Stranger: Why hello there!
You: Heyyyyyy!!
You: how r u?
Stranger: I'm a cat
Stranger: how about you?
You: I'm a cat too. I am kawaii. Are you Kawaii?
Stranger: I'm a siamese, sorry
You: Darn, your like the opposite of Kawaii then.
You: Oh! Stranger-kun, Stranger-kun!
You: How do I shot web?
Stranger: Pardon?
You: How do I shot web?
Stranger: what do you mean?
You: I heard that I could shot web, but they never told me how.
You: sad face :C
Stranger: what does that mean though?
You: Thats the mystery...
You: I set it as my life goal to explore omegle and similiar chat rooms to find out how!
Stranger: well what a shame
Stranger: i can't help you
You: Drat.
Stranger: Drat. indeed
You: Not even a tip at all?
You: Perhaps a pointer?
Stranger: I haven't the foggiest
You: Fiddle sticks.
Stranger: You could try approaching google..
You: Hm, yes! Excellent suggestion my comrade!
Stranger: My tips go only to the most loyal of my subjects!
You: Excellent master! I deserve to be punsihed harshly for my ignorance of google.
Stranger: Oh it is true.
Stranger: But such a punishment will take much time to ponder.
You: Crawl inside me like a warm kitten master, whip me with a cat o' nine tails.
Stranger: Oh but I think the dungeon is rather the one calling your name, one with many spiders, hungry for flesh.
You: How arousing, you sure know how to set a scene master!
Stranger: Oh perhaps I do, but it wasn't me I was making reference to.
Stranger: The other breakers of my law are used in times such as these.
You: Hmmm...
You: You could rip me naked, tear out my fir, brown town rape me, beat me with a bagel, warm me in BOILING LAVA[/weegee].

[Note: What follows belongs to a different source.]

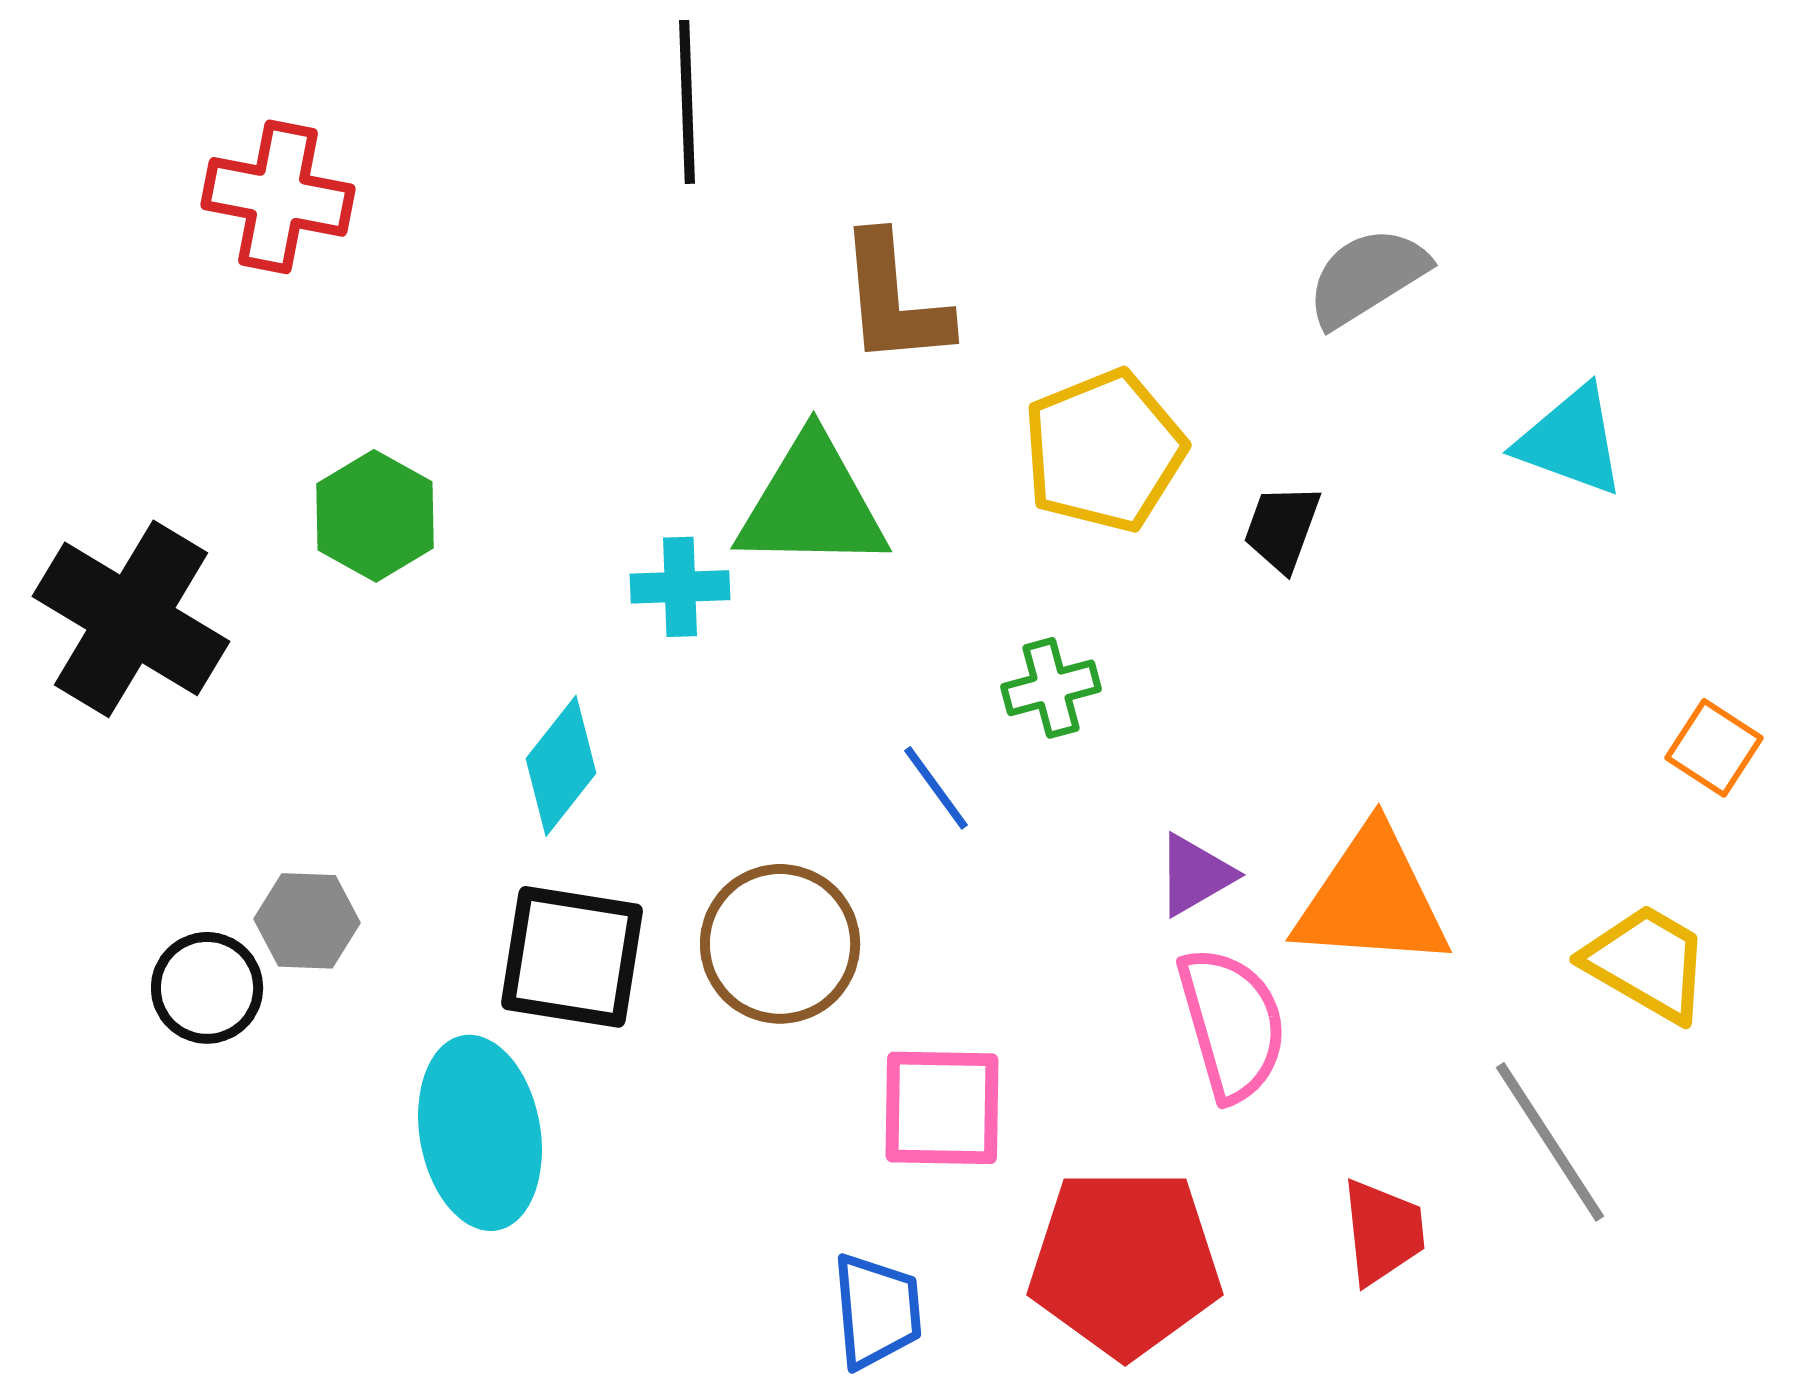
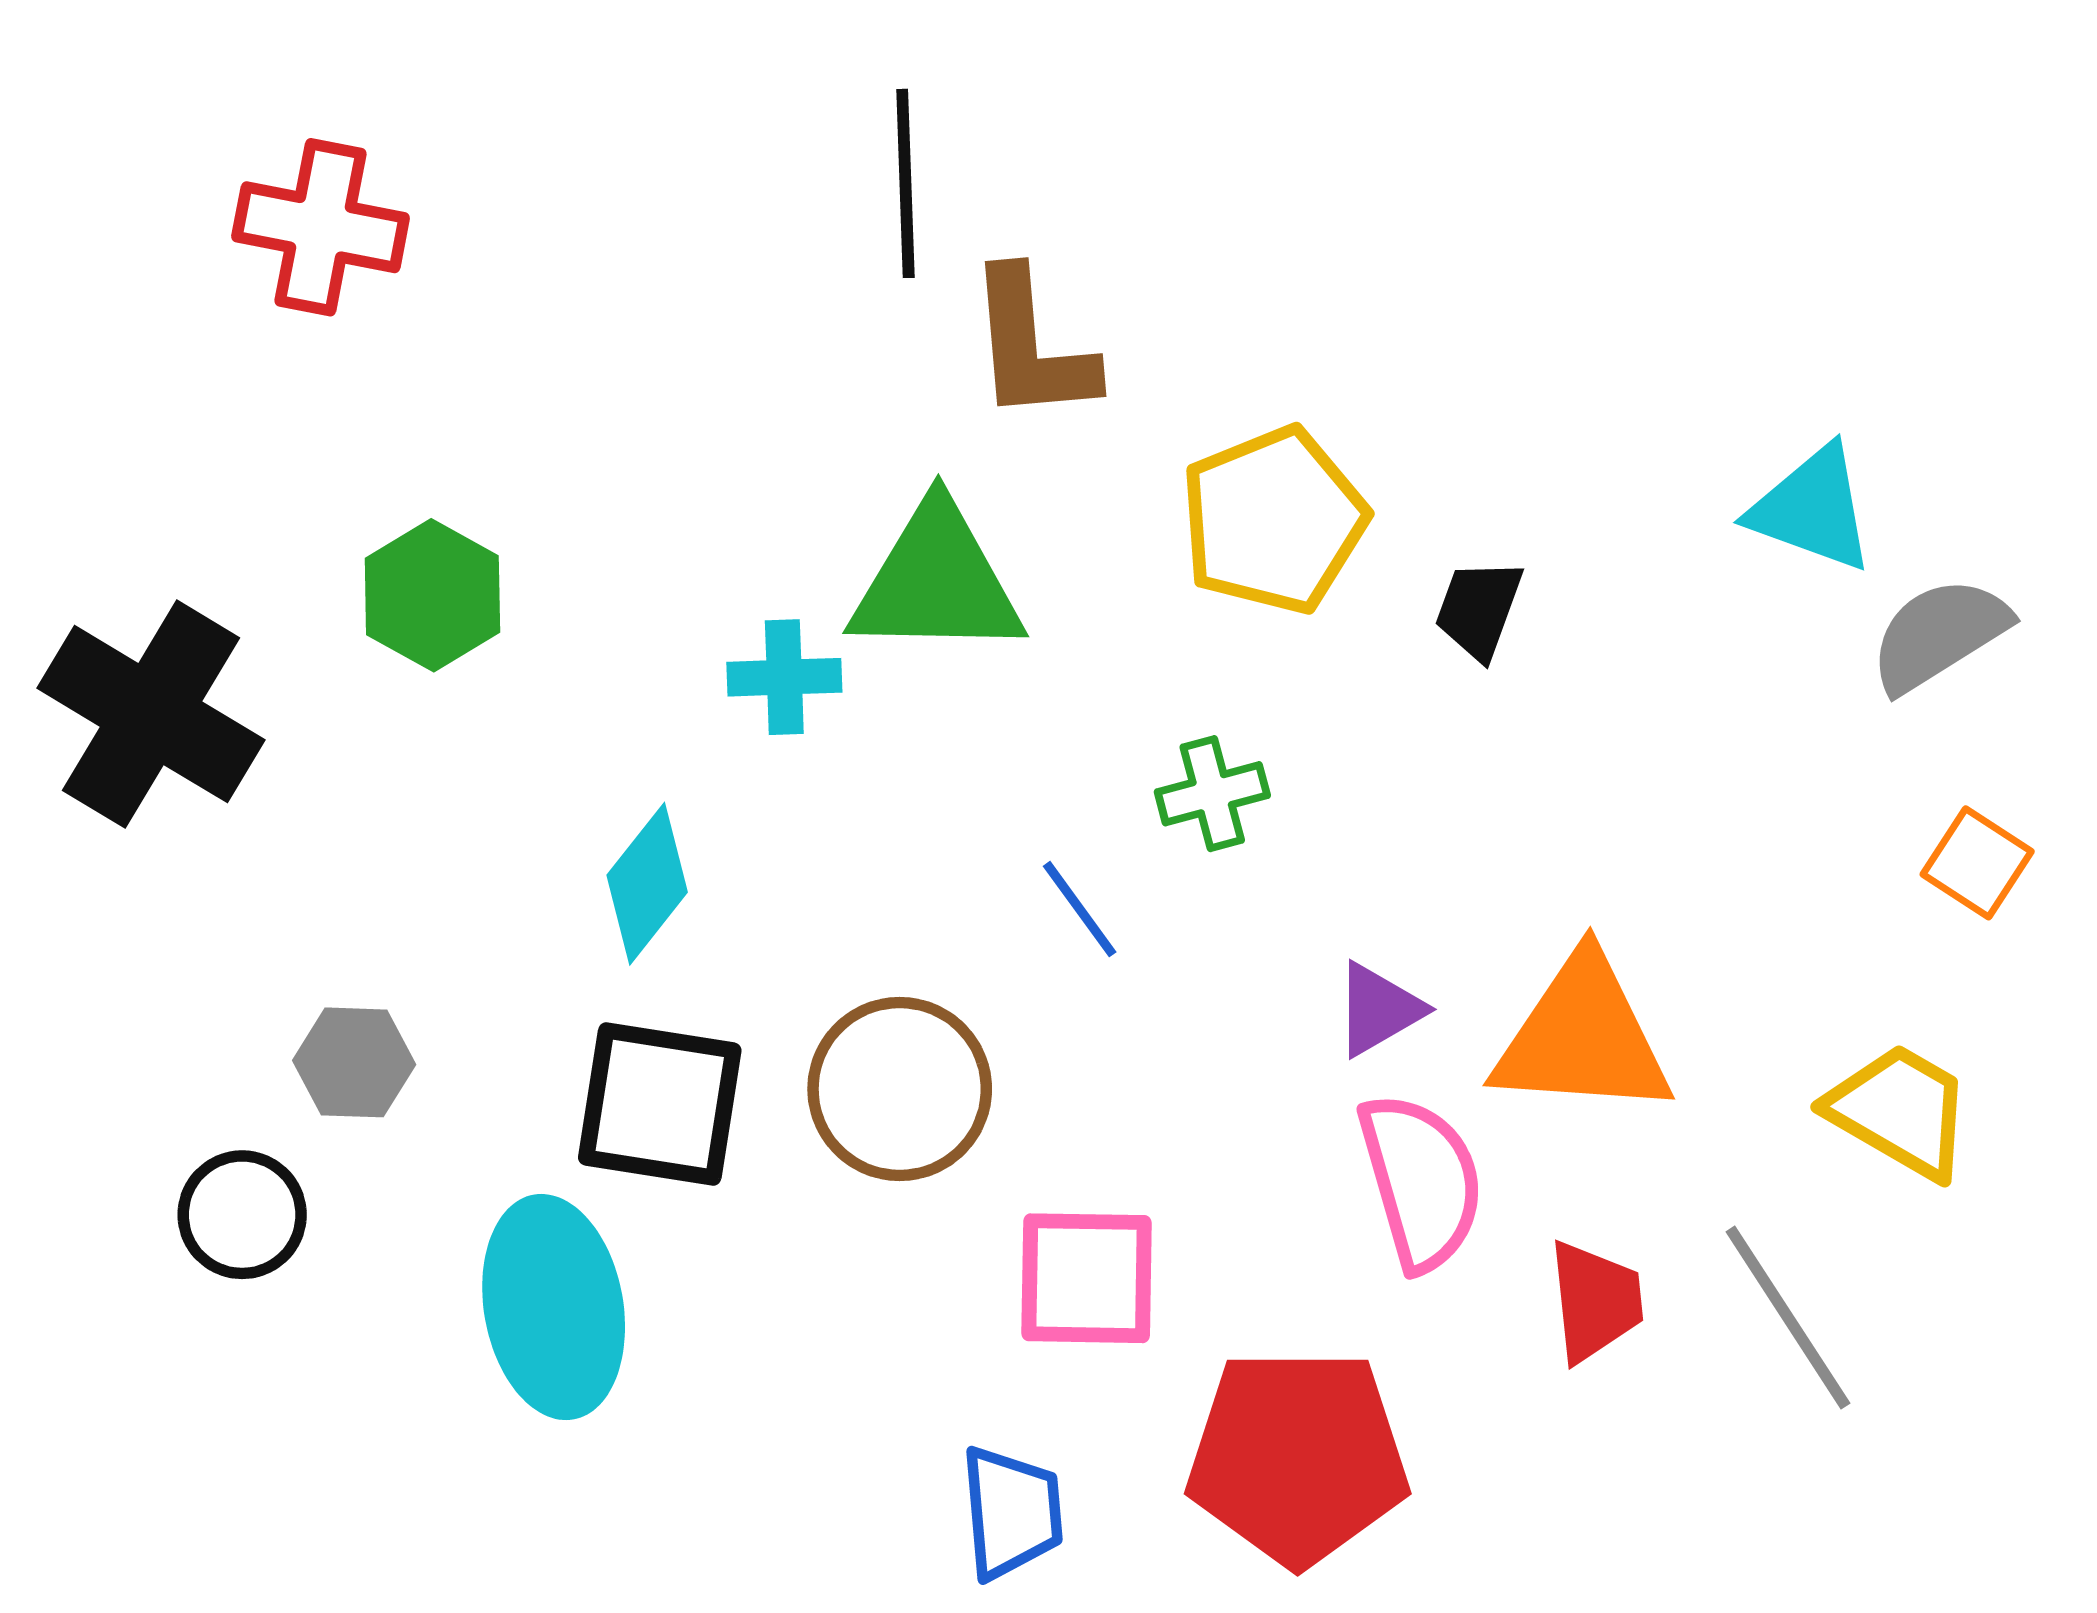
black line: (687, 102) -> (905, 183), moved
gray semicircle: (1367, 277) -> (1939, 634), moved
black circle: (207, 988) -> (242, 1215), moved
red trapezoid: (1383, 1232) -> (1595, 1301), moved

Stranger: No, no, that is not my job.
You: (_o_)
Stranger: Well has google assisted you in your fine quest?
You: It has, briefly. It has suggested I shot web via ejaculation. Whether this is effective or not I do not know.
Stranger: Well those you heard this term from don't seem like the best of people...
You: How so? Shall I part my hair for occasion?
Stranger: No no, not at all, but such people have been putting bad ideas into that sheltered head of yours, a peasant.
You: I do enquire furtherr.
Stranger: Do you so?
You: I do so you.
Stranger: Well, if you must know, I have not the intentions for punishment that you previously assumed.
You: Son, I am dissapoint.
Stranger: I'm so very sorry my loyalty, yet, you shall have to deal with the way your master chooses to go about things
You: sad faec :C
Stranger: When you question and wrong the higher power, you suffer, that is just how the world works, my friend.
You: Thats stupid. Your stupid. THE FUTURE IS STUPID.
Stranger: Gasp!
Stranger: And with that comment:
Stranger: OFF WITH THY HEAD!
Your conversational partner has disconnected.